Locus Standi

Locus standi (Latin: tempat untuk berdiri) adalah doktrin hukum acara yang mensyaratkan pihak yang mengajukan gugatan atau permohonan ke pengadilan harus memiliki kepentingan hukum yang sah dan langsung atas perkara yang disengketakan. Tanpa locus standi, gugatan atau permohonan akan dinyatakan tidak dapat diterima (niet ontvankelijk verklaard) tanpa pemeriksaan pokok perkara.

Dalam pengujian undang-undang di Mahkamah Konstitusi, pemohon harus membuktikan bahwa undang-undang yang diuji telah merugikan hak konstitusional pemohon secara nyata dan spesifik, bukan hanya potensi kerugian hipotetis. MK telah mengembangkan kriteria locus standi yang cukup komprehensif melalui yurisprudensi, memungkinkan tidak hanya individu tetapi juga badan hukum, lembaga negara, dan bahkan pemerintah daerah untuk menjadi pemohon pengujian undang-undang.
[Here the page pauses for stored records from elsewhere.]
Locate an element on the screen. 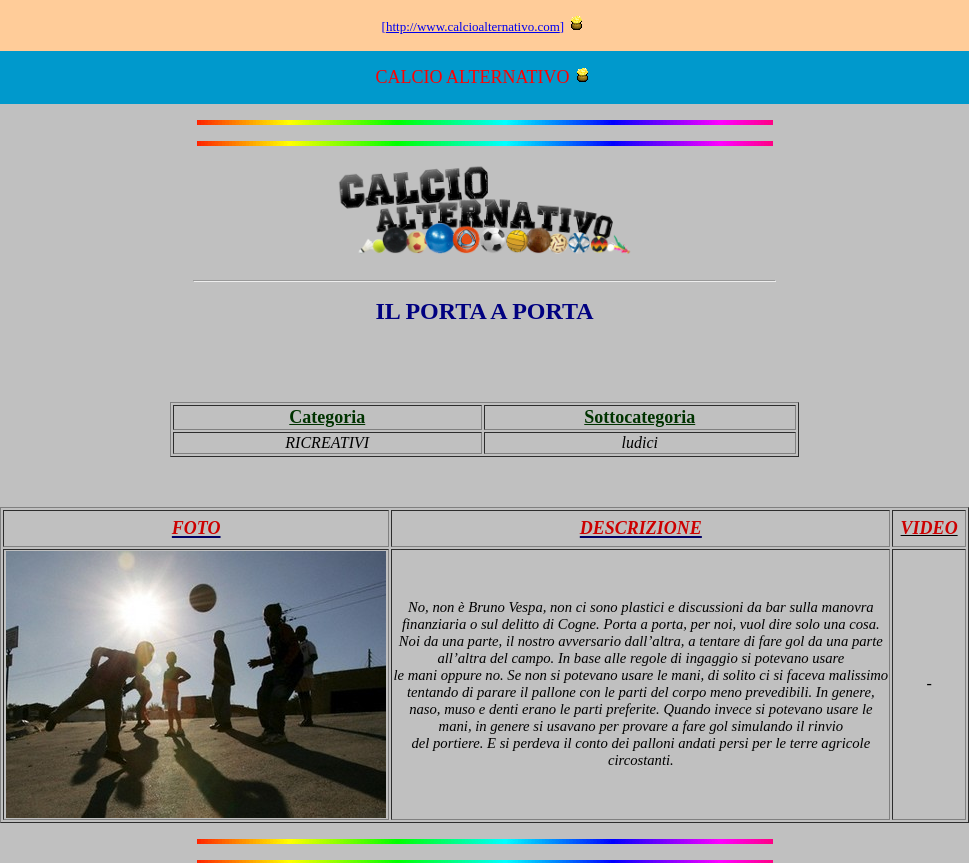  http://www.calcioalternativo.com is located at coordinates (473, 26).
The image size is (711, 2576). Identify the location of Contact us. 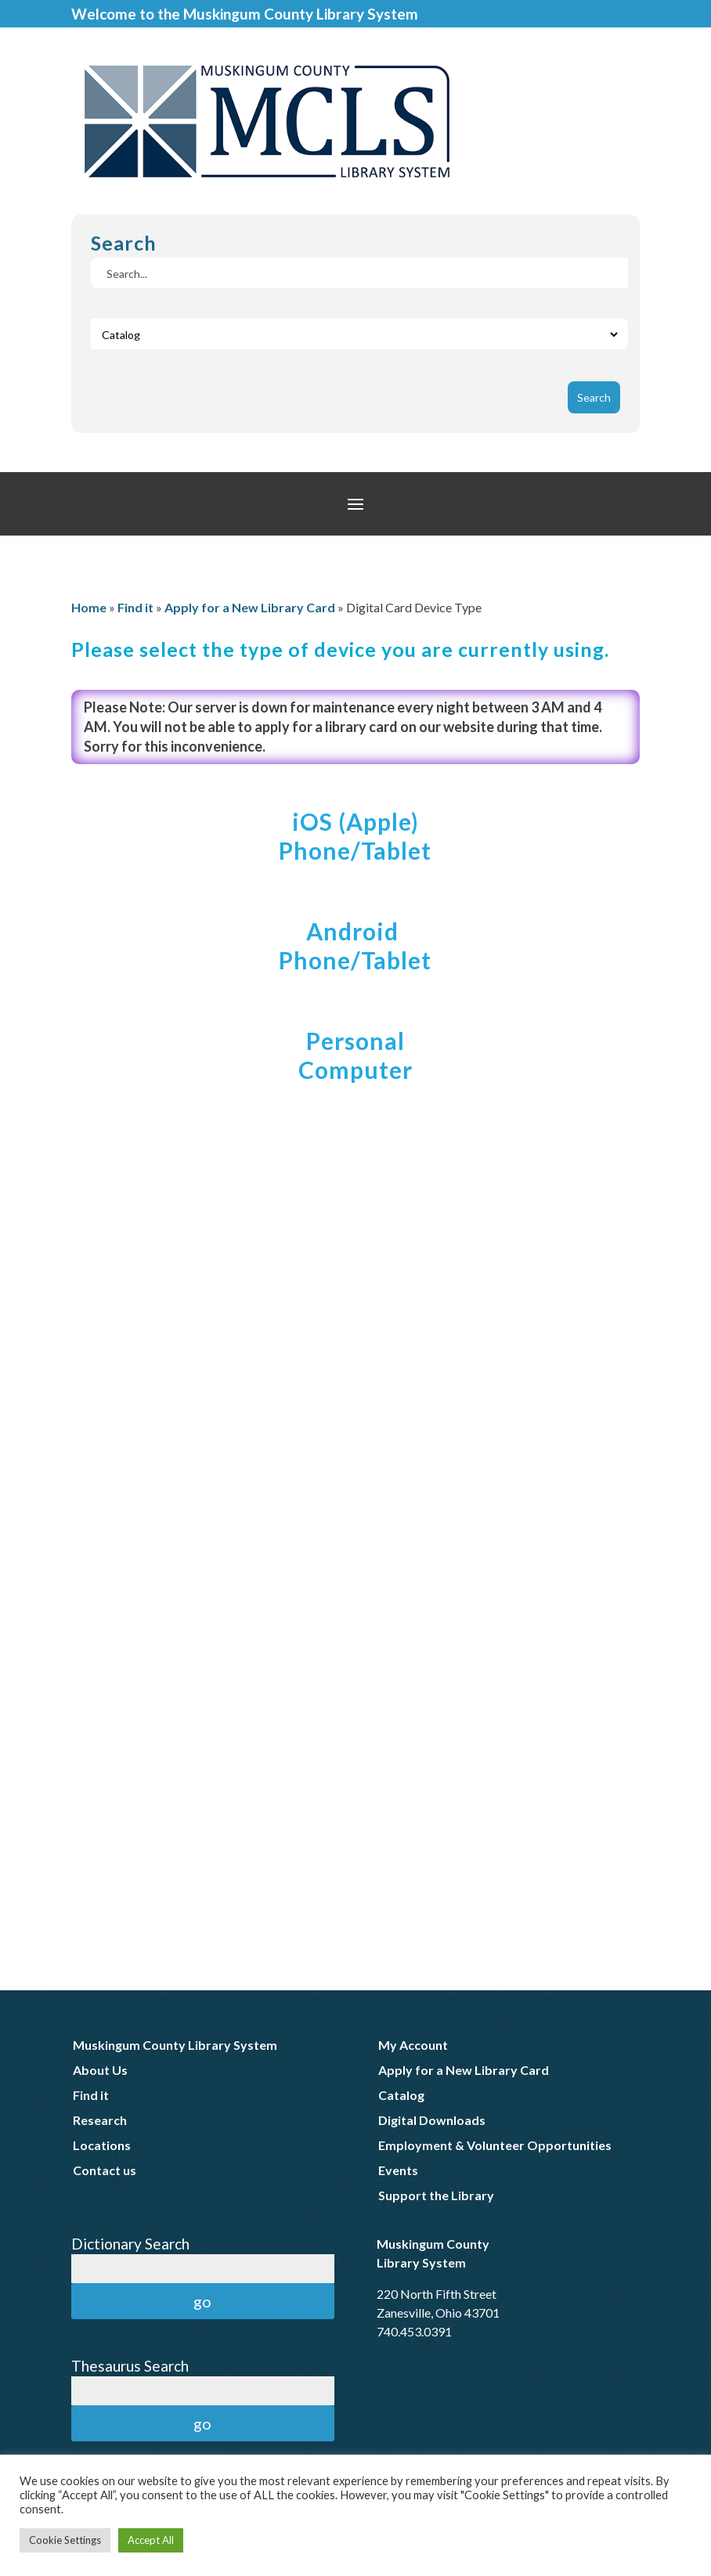 (104, 2170). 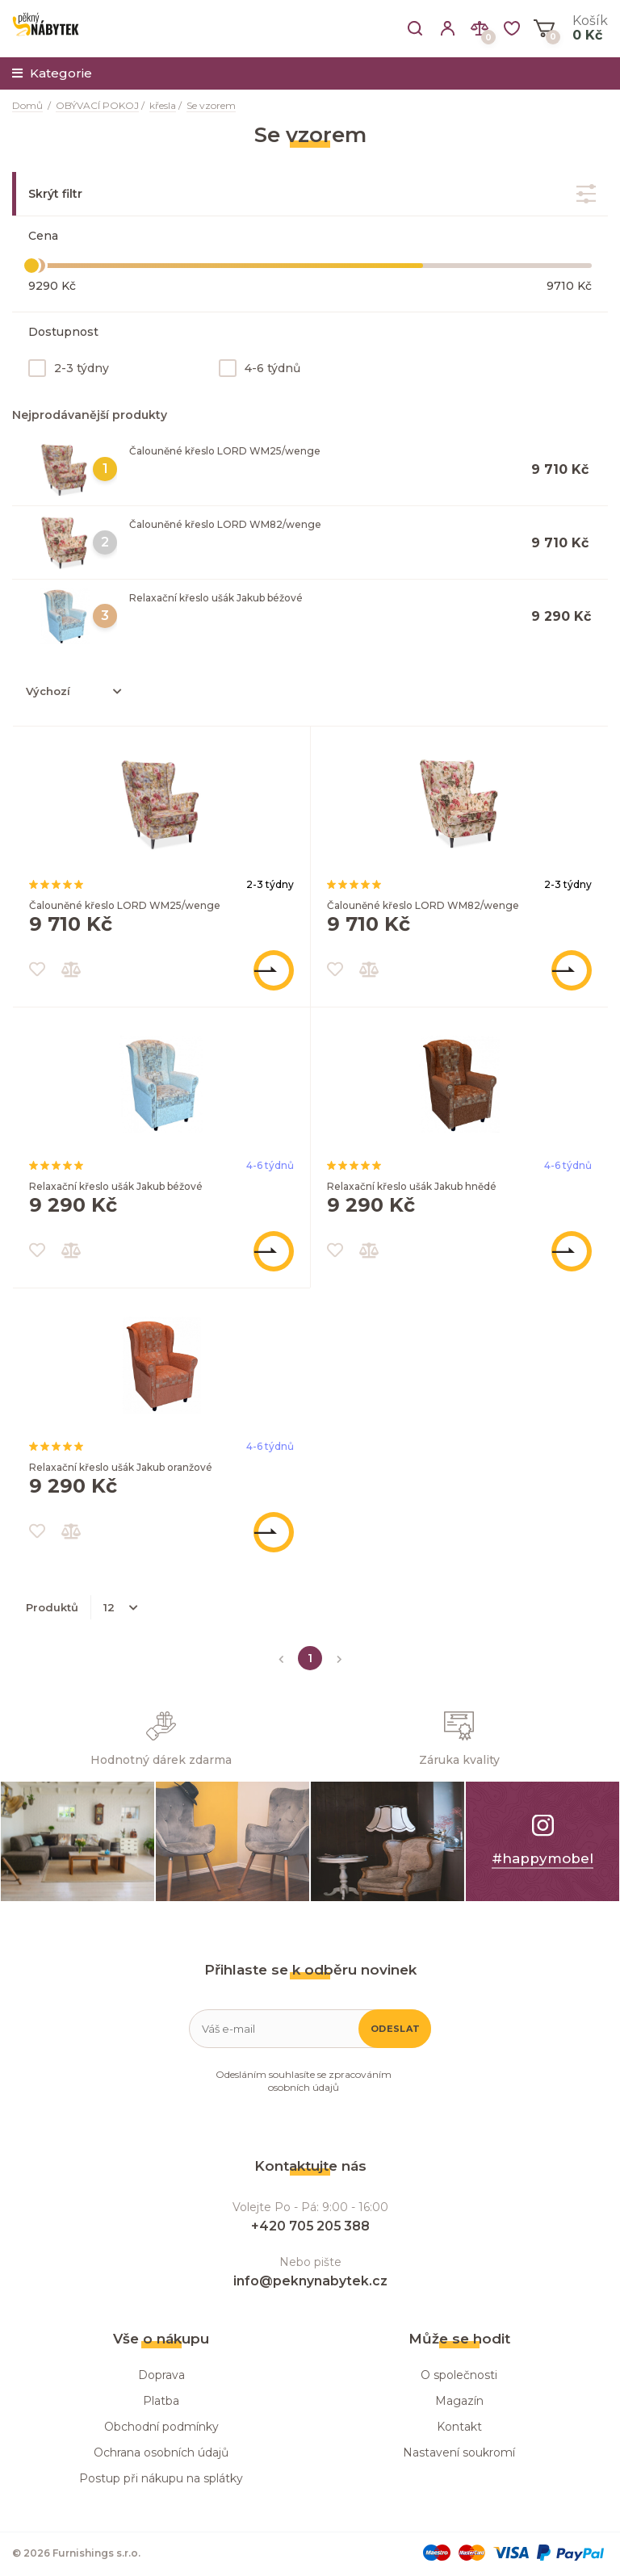 The width and height of the screenshot is (620, 2576). I want to click on Nastavení soukromí, so click(459, 2452).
Dalam konteks praperadilan perkara korupsi, locus standi pemohon praperadilan harus diperiksa: hanya tersangka, terdakwa, atau pihak ketiga yang berkepentingan yang dapat mengajukan praperadilan. Tuntutan praperadilan yang diajukan oleh pihak yang tidak memiliki locus standi akan ditolak secara in limine. Advokat wajib memastikan kliennya memiliki dasar locus standi yang kuat sebelum mengajukan praperadilan agar tidak terbuang sia-sia.